As part of my Twitter takeover for the @IAmSciComm account recently I talked about the “Elevator Pitch” and how to communicate the importance of your science quickly and to a(n often) lay audience. If you’re not sure why you should spend time on your elevator pitch remember that networking is a huge part of science, getting your audience excited about your work can lead to collaborations, new opportunities and funding!
So here is a summary of what we discussed:
You may already know that much of my research is focused on genetics and disease - whether its rare diseases such as muscular dystrophy and cardiomyopathy, or heart function measures such as the ECG. They can be fairly easily related to problems that society can understand are important, but it can be harder when you’re trying to convince someone of the importance of your “basic” research question.
Sometimes the easiest place to start is to focus on why you became interested in the problem/question - if it got your attention maybe it will work for others too.
But what if there is no obvious “real world” application for your work just yet ... well then your first task might be to highlight how fundamental discoveries have led to important applications that can impact society - one example might be the identification of CRISPR sequences in bacteria.
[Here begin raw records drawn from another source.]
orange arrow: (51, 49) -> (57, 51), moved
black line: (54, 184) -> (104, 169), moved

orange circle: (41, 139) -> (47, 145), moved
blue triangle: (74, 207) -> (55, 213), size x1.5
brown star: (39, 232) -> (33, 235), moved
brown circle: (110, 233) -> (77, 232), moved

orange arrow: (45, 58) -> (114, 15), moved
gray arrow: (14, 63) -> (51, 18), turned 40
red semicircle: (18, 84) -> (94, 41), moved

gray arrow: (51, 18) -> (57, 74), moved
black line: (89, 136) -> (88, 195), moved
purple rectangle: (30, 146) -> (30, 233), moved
Most people have now heard of “gene editing” and “molecular scissors” or CRISPR-Cas9.
Although you may start with these examples of how fundamental research has led to great things, be careful not to claim too much of your own work just yet because of course often we don’t know what will come of our work at such an early stage.
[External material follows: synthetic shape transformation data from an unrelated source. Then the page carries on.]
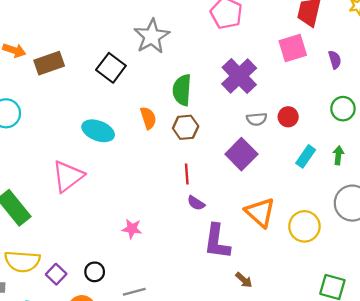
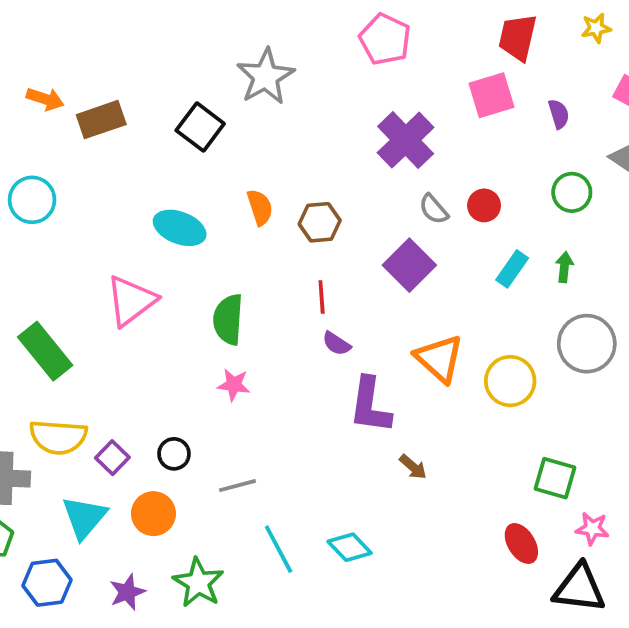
green semicircle: (182, 90) -> (228, 319), moved
gray semicircle: (257, 119) -> (434, 209), turned 54

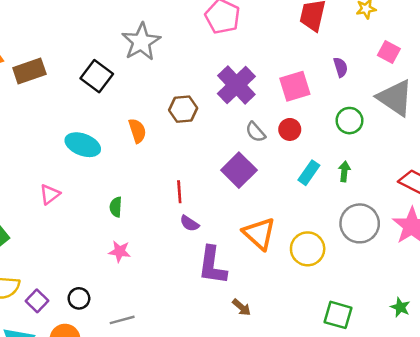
pink square: (492, 95) -> (295, 86), moved
brown hexagon: (320, 222) -> (183, 109), moved
pink triangle: (131, 301) -> (50, 194), size x0.6
green semicircle: (228, 319) -> (116, 207), size x0.6

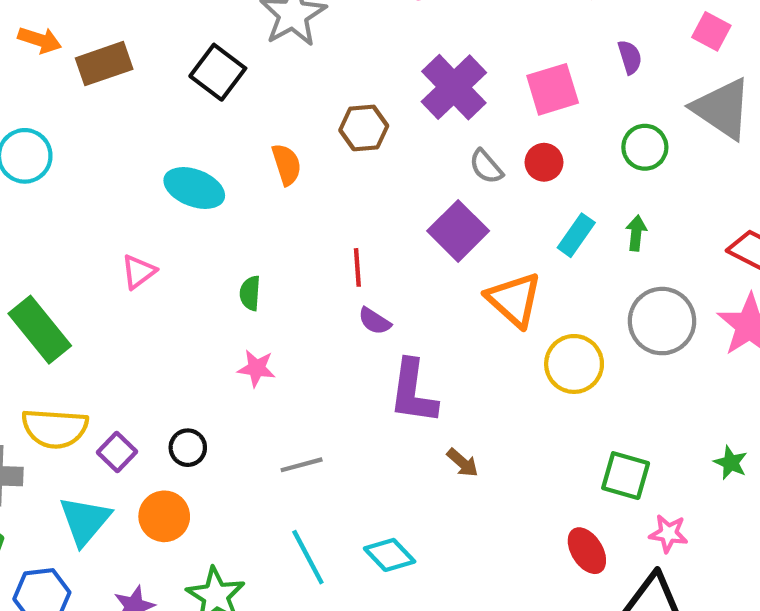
orange triangle: (259, 234) -> (514, 300), moved
gray line: (122, 320) -> (302, 465), moved

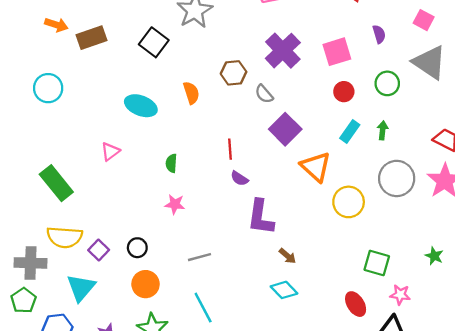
red circle: (544, 162) -> (344, 92), moved
gray semicircle: (486, 167) -> (264, 94), moved
orange circle: (164, 516) -> (146, 284), moved
cyan diamond: (390, 555) -> (284, 290), moved

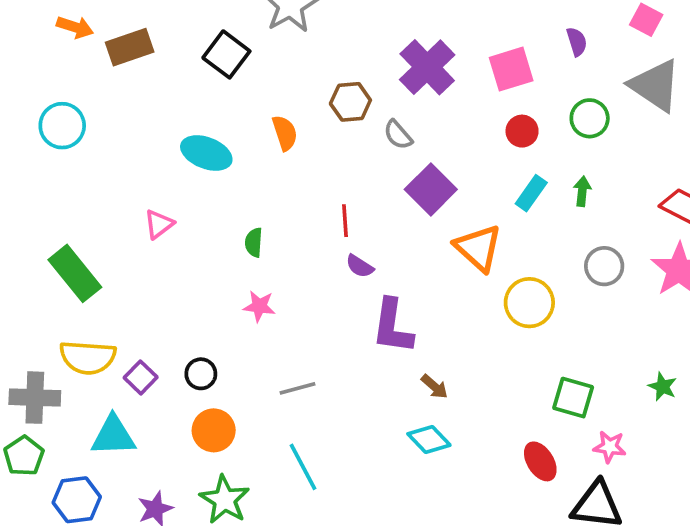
gray circle: (397, 178) -> (604, 266), size x0.7
cyan triangle: (81, 288) -> (113, 436), turned 48

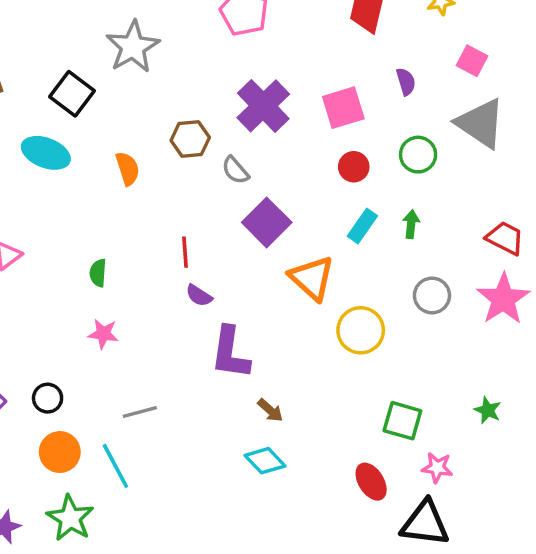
cyan ellipse: (206, 153) -> (46, 153), moved
cyan line: (303, 467) -> (115, 466), moved

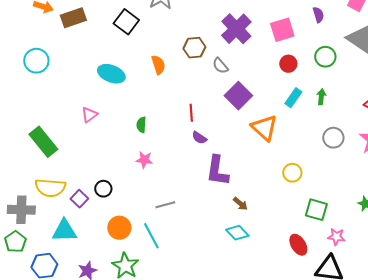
cyan ellipse: (46, 153) -> (111, 74), moved
yellow circle: (361, 330) -> (292, 173), moved, size x0.7
black circle: (48, 398) -> (103, 189), moved

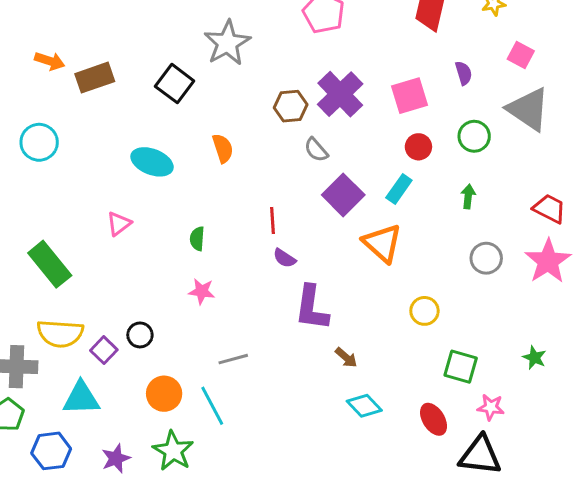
brown hexagon: (194, 48) -> (291, 106), moved
cyan rectangle: (293, 98) -> (399, 189), moved
cyan diamond: (237, 233) -> (364, 406), moved

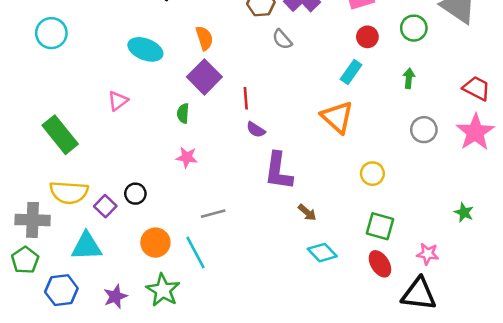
purple square: (343, 195) -> (204, 77), moved
green square: (461, 367) -> (380, 226), moved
What you can be sure of is that through your research you will collect information about how the world works and this will increase our knowledge allowing future work to build upon this, and this could in turn lead to important discoveries that impact society. A great example is the editorial written in Science Magazine in 1989 when the Cystic Fibrosis Gene was first identified:
So lets say now that you’re ready to put together your elevator pitch - well it’s a good idea to make note of who your target audience is. Whilst the approach is similar you may for example use more technical language if talking to a scientific audience.
If you’re thinking of how to break it down start with the ‘problem or question’ - again this is where your audience matters because you want them to see this problem/question as being relevant to them too.
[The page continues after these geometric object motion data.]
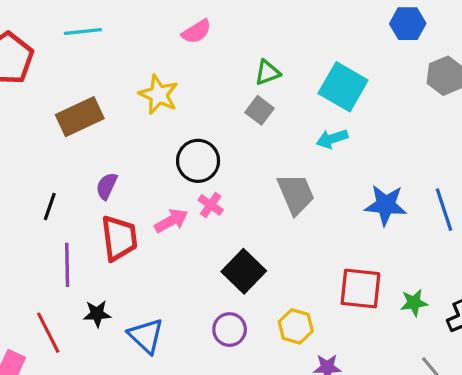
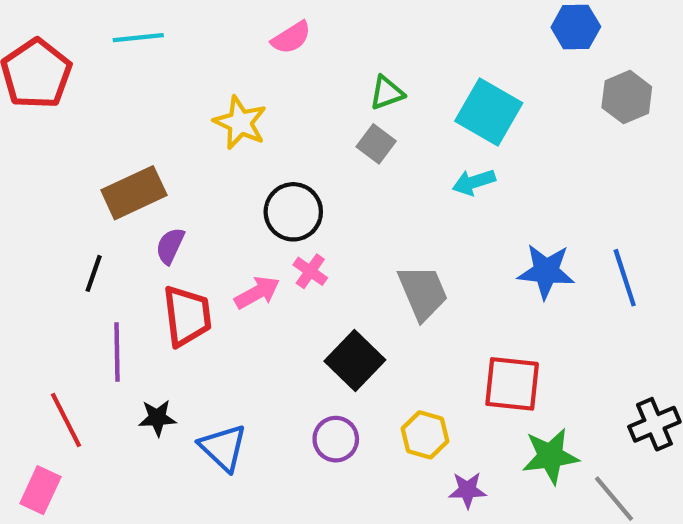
brown rectangle: (80, 117) -> (134, 193), moved
gray trapezoid: (296, 194) -> (423, 293), moved
green star: (414, 303) -> (550, 456), moved, size x1.5
red line: (48, 333) -> (66, 420), moved

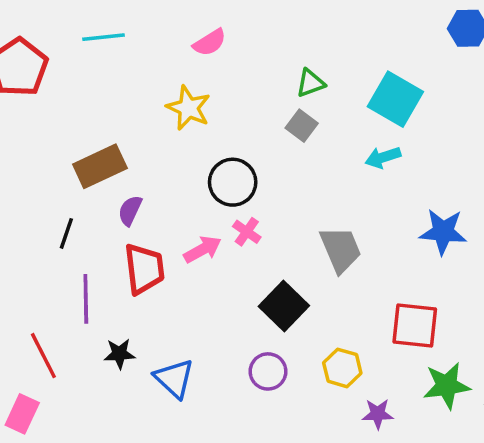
pink semicircle: (291, 38) -> (210, 42), moved

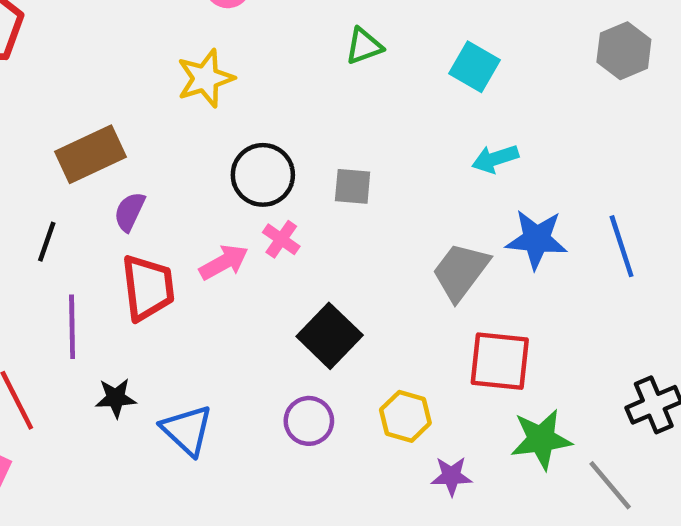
cyan square: (395, 99) -> (474, 67), size x0.7
yellow star: (188, 108) -> (205, 78), turned 30
gray square: (302, 126) -> (353, 186), moved, turned -32
cyan arrow: (383, 157) -> (495, 159), moved
gray trapezoid: (341, 249) -> (461, 271), moved, turned -120

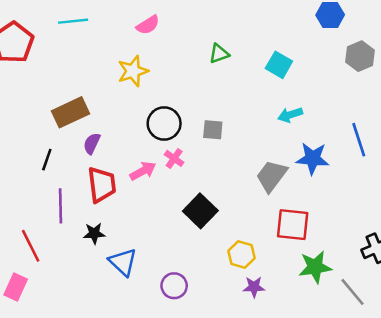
blue line: (622, 246) -> (359, 140), moved
black star: (116, 398) -> (94, 233), moved
purple circle: (309, 421) -> (174, 286), moved
purple star: (451, 476) -> (254, 287), moved

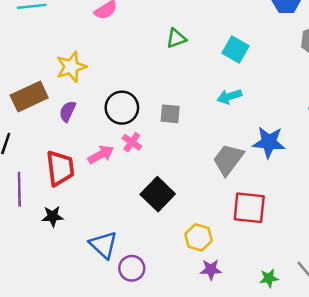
yellow star: (133, 71) -> (71, 67), moved
cyan arrow: (290, 115) -> (229, 96), moved
purple semicircle: (92, 143) -> (67, 111), moved
blue triangle: (123, 262) -> (103, 245), moved
green star: (315, 267) -> (269, 278), moved, size x0.6

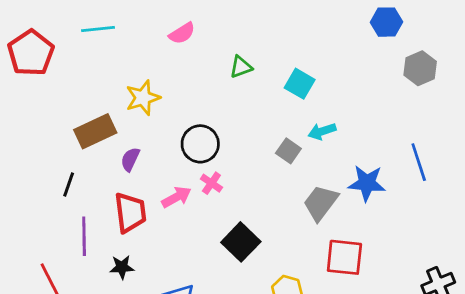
green triangle: (176, 38) -> (241, 67), moved
cyan square: (236, 50) -> (300, 84), moved
purple semicircle: (67, 111) -> (130, 159), moved
gray square: (170, 114) -> (288, 151), moved, turned 30

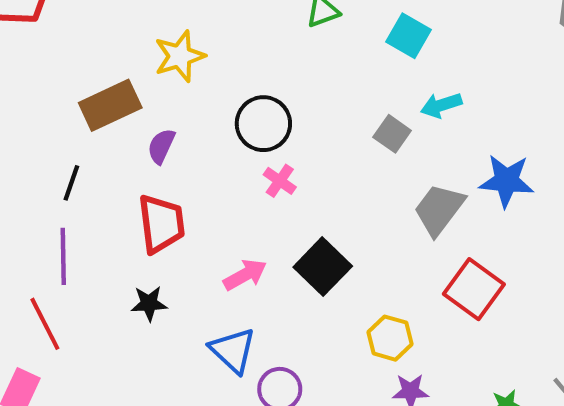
pink arrow: (176, 197) -> (245, 275), moved
purple line: (84, 236) -> (63, 256), moved
red square: (344, 257) -> (474, 289), turned 30

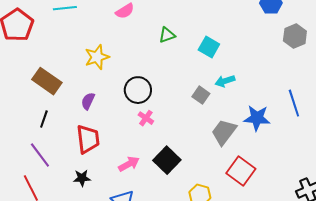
brown rectangle: (110, 105) -> (47, 81), moved, turned 60
purple line: (63, 256) -> (40, 155), turned -36

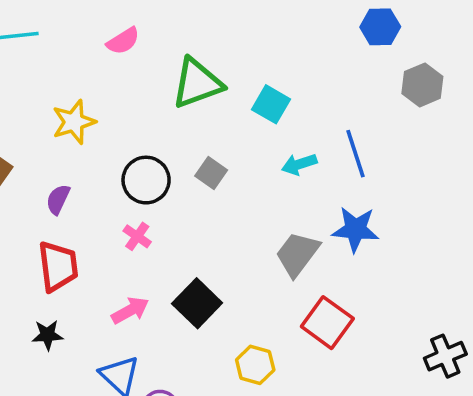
green triangle: (167, 35) -> (197, 83), size x1.8
gray square: (201, 95) -> (211, 173), moved
blue line: (294, 103) -> (356, 154), moved
pink cross: (146, 118) -> (137, 236), moved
1. Know your audience & what motivates them,
2. Link this to the big picture of what you’re working on,
3. Tell them what’s innovative about your work/how it’s trying to address the big problem,
4. Talk about the impact of your work & who will be the first to benefit.
And remember you’re not aiming to tell them everything, you just want to spark their interest enough that they will ask questions to find out more! ...and why not use your Elevator Pitch as an intro when presenting a poster at your next conference, or if you use Twitter use it to summarise your latest paper.
Most importantly keep in mind that you won’t be great straight away - it takes time and effort to find the best way to get your message across, so don’t give up, and remember to keep practicing!
(NB it’s also worth mentioning that not everyone will be interested in your research question however great your elevator pitch is - so don’t worry if you leave some people unenthused!)